What this task involves ->
Please repeat, from the entries that follow, the lines from the one containing "готовности отзываться на возможные запросы со" through the one containing "luxure est une" exactly, adding nothing.

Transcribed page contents
---+---
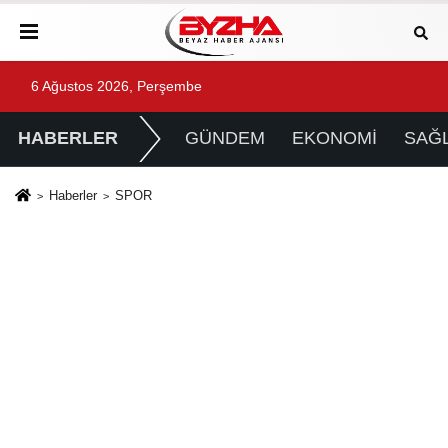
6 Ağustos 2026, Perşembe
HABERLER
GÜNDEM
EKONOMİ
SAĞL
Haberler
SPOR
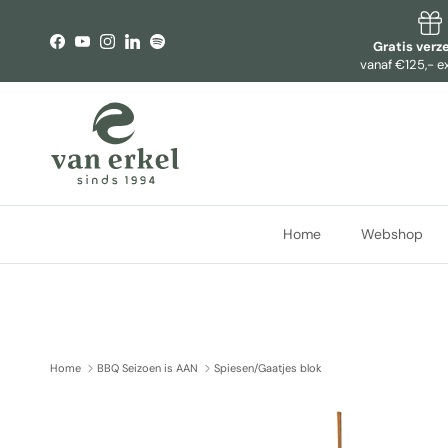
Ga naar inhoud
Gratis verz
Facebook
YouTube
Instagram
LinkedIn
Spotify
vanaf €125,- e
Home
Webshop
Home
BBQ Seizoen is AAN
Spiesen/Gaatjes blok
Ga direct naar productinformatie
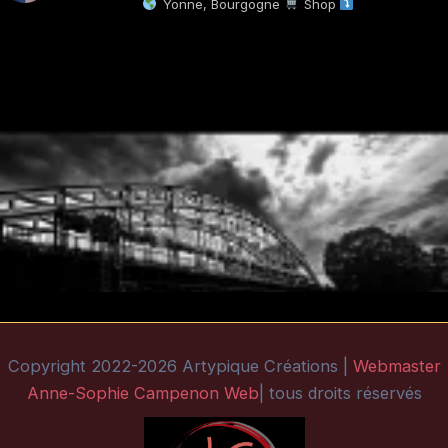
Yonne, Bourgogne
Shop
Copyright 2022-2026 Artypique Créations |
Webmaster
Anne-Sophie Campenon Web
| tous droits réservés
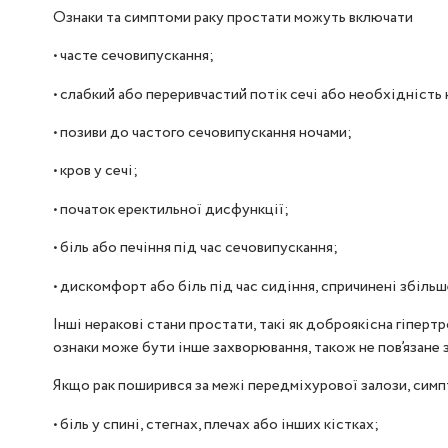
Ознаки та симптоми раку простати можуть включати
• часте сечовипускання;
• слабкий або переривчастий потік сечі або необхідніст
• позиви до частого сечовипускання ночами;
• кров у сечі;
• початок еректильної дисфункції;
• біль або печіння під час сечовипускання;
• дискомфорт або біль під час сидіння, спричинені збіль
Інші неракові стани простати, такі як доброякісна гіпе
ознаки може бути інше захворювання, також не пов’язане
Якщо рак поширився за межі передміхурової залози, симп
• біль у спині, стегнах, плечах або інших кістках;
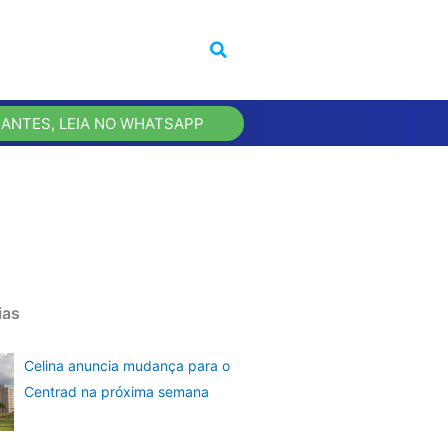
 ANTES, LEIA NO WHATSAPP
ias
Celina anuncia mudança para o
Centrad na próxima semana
---+---
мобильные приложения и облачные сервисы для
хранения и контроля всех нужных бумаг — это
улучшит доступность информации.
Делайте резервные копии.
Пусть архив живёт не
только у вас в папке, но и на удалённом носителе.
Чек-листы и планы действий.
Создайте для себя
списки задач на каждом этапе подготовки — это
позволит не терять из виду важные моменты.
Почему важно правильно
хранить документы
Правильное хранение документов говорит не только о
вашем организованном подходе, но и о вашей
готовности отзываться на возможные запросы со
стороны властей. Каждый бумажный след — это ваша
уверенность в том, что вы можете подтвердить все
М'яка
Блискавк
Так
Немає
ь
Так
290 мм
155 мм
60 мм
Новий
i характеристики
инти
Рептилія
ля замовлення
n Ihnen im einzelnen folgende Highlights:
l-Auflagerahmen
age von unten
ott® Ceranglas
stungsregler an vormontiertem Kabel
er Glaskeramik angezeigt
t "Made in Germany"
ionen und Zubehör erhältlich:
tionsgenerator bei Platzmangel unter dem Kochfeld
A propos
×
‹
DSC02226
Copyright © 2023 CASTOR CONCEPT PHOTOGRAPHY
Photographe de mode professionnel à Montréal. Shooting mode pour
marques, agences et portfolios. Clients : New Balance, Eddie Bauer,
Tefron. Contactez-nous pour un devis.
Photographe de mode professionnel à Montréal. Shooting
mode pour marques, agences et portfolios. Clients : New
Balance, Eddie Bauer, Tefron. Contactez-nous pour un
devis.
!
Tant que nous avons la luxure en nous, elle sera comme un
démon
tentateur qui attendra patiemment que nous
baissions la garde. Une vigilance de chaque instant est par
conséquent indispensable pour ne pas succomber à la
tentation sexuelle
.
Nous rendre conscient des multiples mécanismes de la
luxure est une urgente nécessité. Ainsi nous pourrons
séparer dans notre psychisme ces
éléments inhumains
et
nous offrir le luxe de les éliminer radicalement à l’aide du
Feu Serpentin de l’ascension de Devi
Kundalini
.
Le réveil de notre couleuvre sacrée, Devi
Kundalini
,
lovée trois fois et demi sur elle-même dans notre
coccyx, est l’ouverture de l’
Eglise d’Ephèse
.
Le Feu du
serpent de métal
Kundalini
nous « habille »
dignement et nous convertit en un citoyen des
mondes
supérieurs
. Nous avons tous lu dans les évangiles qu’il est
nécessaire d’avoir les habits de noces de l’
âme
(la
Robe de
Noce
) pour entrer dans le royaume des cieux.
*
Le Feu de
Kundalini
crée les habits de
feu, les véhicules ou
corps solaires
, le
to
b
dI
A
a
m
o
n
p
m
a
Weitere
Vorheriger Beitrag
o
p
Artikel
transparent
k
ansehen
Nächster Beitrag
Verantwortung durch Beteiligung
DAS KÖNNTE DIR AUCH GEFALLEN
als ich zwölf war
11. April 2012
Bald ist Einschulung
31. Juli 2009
---+---
Task answer ->
готовности отзываться на возможные запросы со
стороны властей. Каждый бумажный след — это ваша
уверенность в том, что вы можете подтвердить все
М'яка
Блискавк
Так
Немає
ь
Так
290 мм
155 мм
60 мм
Новий
i характеристики
инти
Рептилія
ля замовлення
n Ihnen im einzelnen folgende Highlights:
l-Auflagerahmen
age von unten
ott® Ceranglas
stungsregler an vormontiertem Kabel
er Glaskeramik angezeigt
t "Made in Germany"
ionen und Zubehör erhältlich:
tionsgenerator bei Platzmangel unter dem Kochfeld
A propos
×
‹
DSC02226
Copyright © 2023 CASTOR CONCEPT PHOTOGRAPHY
Photographe de mode professionnel à Montréal. Shooting mode pour
marques, agences et portfolios. Clients : New Balance, Eddie Bauer,
Tefron. Contactez-nous pour un devis.
Photographe de mode professionnel à Montréal. Shooting
mode pour marques, agences et portfolios. Clients : New
Balance, Eddie Bauer, Tefron. Contactez-nous pour un
devis.
!
Tant que nous avons la luxure en nous, elle sera comme un
démon
tentateur qui attendra patiemment que nous
baissions la garde. Une vigilance de chaque instant est par
conséquent indispensable pour ne pas succomber à la
tentation sexuelle
.
Nous rendre conscient des multiples mécanismes de la
luxure est une urgente nécessité. Ainsi nous pourrons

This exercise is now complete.